Spencer Place in Chapeltown had become the epicentre of sex work in Leeds at the time, but in 2001 a group of residents led a protest after prostitutes were often seen on a number of surrounding streets. This led to the introduction of a £200,000 vice squad to stamp out the illegal activities of prostitutes and clients. Although prostitutes still worked in Chapeltown, in 2004 there were 170 sex workers working on the streets of Holbeck between Water Lane and Holbeck Moor. The successes of the Chapeltown Morality Squad had simply moved the city`s red light district elsewhere. „When it was suspended, the problem simply migrated to residential streets. Supporters of the area point to the lack of arrests of pimps or traffickers as evidence that crime is not taking place in the area. But Kevin Hyland, the former anti-slavery commissioner who headed the Metropolitan Police`s anti-trafficking unit, says that doesn`t mean it won`t continue. According to an all-party parliamentary group on prostitution and global sex trafficking in 2018, sex trafficking takes place across the UK on an „industrial scale” that goes undetected by police and is ignored by gamblers. He points out that the strategy and the partners involved do not have the power to change the law or legalize crimes related to sex work. To put the numbers in context, there are many more players using the area than there are women engaging in prostitution.

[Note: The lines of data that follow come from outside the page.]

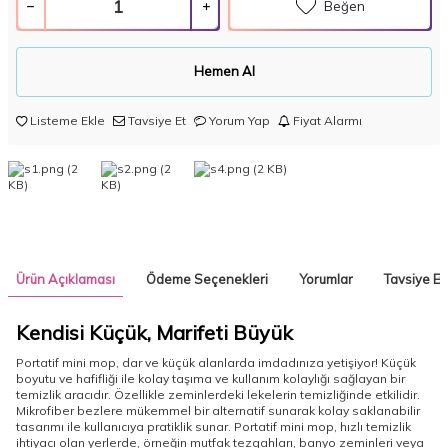
Beğen
Hemen Al
Listeme Ekle
Tavsiye Et
Yorum Yap
Fiyat Alarmı
Ürün Açıklaması
Ödeme Seçenekleri
Yorumlar
Tavsiye Et
Kendisi Küçük, Marifeti Büyük
Portatif mini mop, dar ve küçük alanlarda imdadınıza yetişiyor! Küçük
boyutu ve hafifliği ile kolay taşıma ve kullanım kolaylığı sağlayan bir
temizlik aracıdır. Özellikle zeminlerdeki lekelerin temizliğinde etkilidir.
Mikrofiber bezlere mükemmel bir alternatif sunarak kolay saklanabilir
tasarımı ile kullanıcıya pratiklik sunar. Portatif mini mop, hızlı temizlik
ihtiyacı olan yerlerde, örneğin mutfak tezgahları, banyo zeminleri veya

As a result, the police target a much higher proportion of women than men and punish them much more severely. For women who work in the area at night, the biggest change is that they no longer face the prospect of being arrested. Sarah* worked „three or four times a week” on the streets of Holbeck until last December to fund her heroin and crack cocaine use as well as that of her boyfriend. Leeds` managed area for prostitution was supposed to make life safer for women, but who benefits from this radical approach amid an opposition firestorm? But at night, this industrial area becomes something completely different. It is turning into the UK`s first designated red zone, where street prostitution takes place openly between 8pm and 6am, without women or sex buyers being prosecuted. There was something about the way the taxi driver said „Holbeck” when I gave him the address that focused me. I was on my way to a small group that was driving through Holbeck`s red light district, Leeds – officially known as the `Managed Approach` and locally as the `Zone`. It consists of designated streets in a business district adjacent to a working-class residential area with mostly dilapidated Victorian terraced houses. On a street outside the area, a lone man sits in his car with his hazard lights on. I asked him if he would be happy to talk to me about coming to the area to pay for sex. I explained that I was a journalist, and he agreed to speak. However, complaints from local residents have steadily increased over the past year, triggering a series of street protests.

Women give their income to their pimps and drug dealers and many have nothing to feed or shelter. „That`s why tell us modern slavery,” says Sarah. „We see women looking in street bins for leftovers and cigarettes. They make a fortune, but within hours, the pimps have taken it. The associations feed them and give them a drink every night during their missions. „For Basis, the advantage of the zone is that women are no longer arrested and stigmatized, have better access to their services and can be helped to find alternatives to prostitution.